The fresh bright color of aquamarine is so reminiscent of the ocean that its name derives from the Latin for “water of the sea.” Iron is
aquamarine’s coloring element, rendering a lively greenish-blue color when it is mined from the ground; however, aquamarine is most commonly heat-treated to eliminate the green component and emphasize the preferred blue color. This heat treatment is permanent and undetectable.

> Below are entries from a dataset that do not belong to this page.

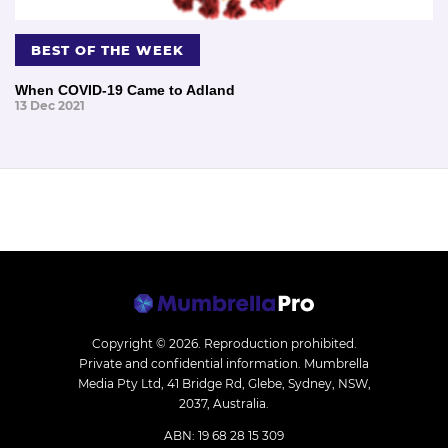
BEST OF THE WEEK
When COVID-19 Came to Adland
13 Dec 2021
Copyright © 2026.
Reproduction prohibited.
Private and confidential information. Mumbrella
Media Pty Ltd, 41 Bridge Rd, Glebe, Sydney, NSW,
2037, Australia.
ABN: 19 68 28 15 309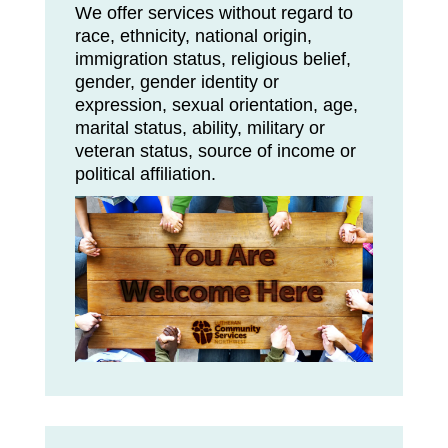
We offer services without regard to
race, ethnicity, national origin,
immigration status, religious belief,
gender, gender identity or
expression, sexual orientation, age,
marital status, ability, military or
veteran status, source of income or
political affiliation.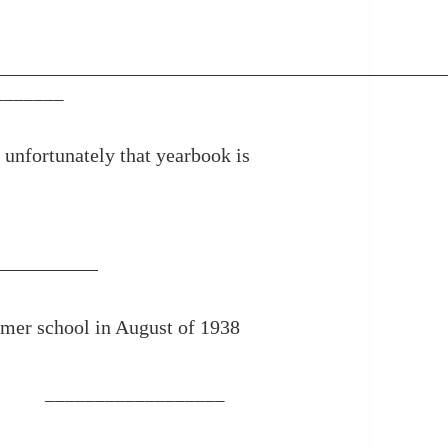
_______
unfortunately that yearbook is
mer school in August of 1938
__________________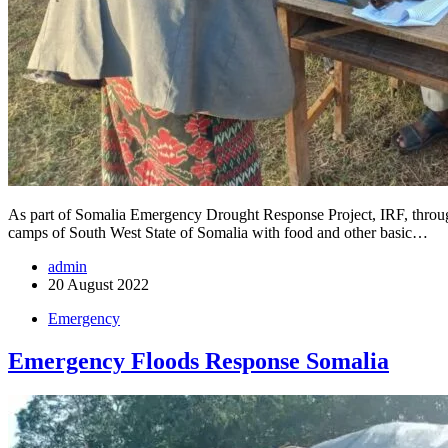
As part of Somalia Emergency Drought Response Project, IRF, throug
camps of South West State of Somalia with food and other basic…
admin
20 August 2022
Emergency
Emergency Floods Response Somalia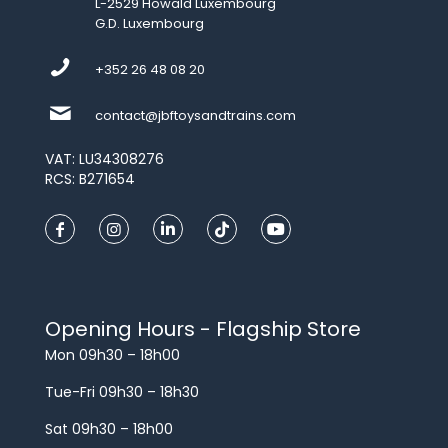
L-2529 Howald Luxembourg
G.D. Luxembourg
+352 26 48 08 20
contact@jbftoysandtrains.com
VAT: LU34308276
RCS: B271654
Opening Hours - Flagship Store
Mon 09h30 – 18h00
Tue-Fri 09h30 – 18h30
Sat 09h30 – 18h00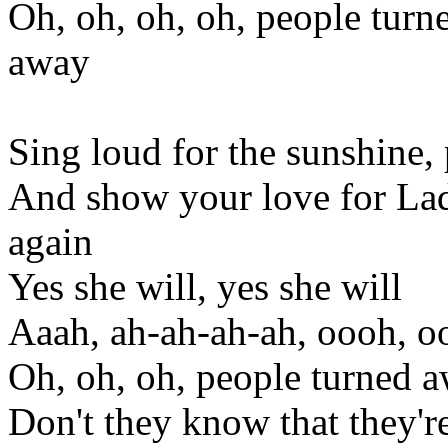
Oh, oh, oh, oh, people turn
away
Sing loud for the sunshine, 
And show your love for Lad
again
Yes she will, yes she will
Aaah, ah-ah-ah-ah, oooh, 
Oh, oh, oh, people turned a
Don't they know that they're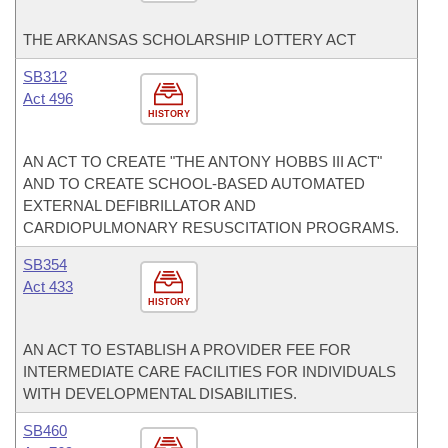
THE ARKANSAS SCHOLARSHIP LOTTERY ACT
SB312
Act 496
HISTORY
AN ACT TO CREATE "THE ANTONY HOBBS III ACT"
AND TO CREATE SCHOOL-BASED AUTOMATED
EXTERNAL DEFIBRILLATOR AND
CARDIOPULMONARY RESUSCITATION PROGRAMS.
SB354
Act 433
HISTORY
AN ACT TO ESTABLISH A PROVIDER FEE FOR
INTERMEDIATE CARE FACILITIES FOR INDIVIDUALS
WITH DEVELOPMENTAL DISABILITIES.
SB460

Both aquamarine and emerald belong to the beryl species. Unlike the closely related emerald, aquamarines can occur in large flawless crystals and are frequently faceted into larger sizes to maximize depth of color. Aquamarine forms very beautiful rough crystals that are hexagonal in outline, mimicking their internal structure. These rough crystals are collected by gem and mineral enthusiasts based upon locality or association with other minerals, as well as for the spectacular blue coloration. Major sources include Brazil, Nigeria, Zambia, Madagascar, United States (California, Maine, and North Carolina), Russia, and Mozambique.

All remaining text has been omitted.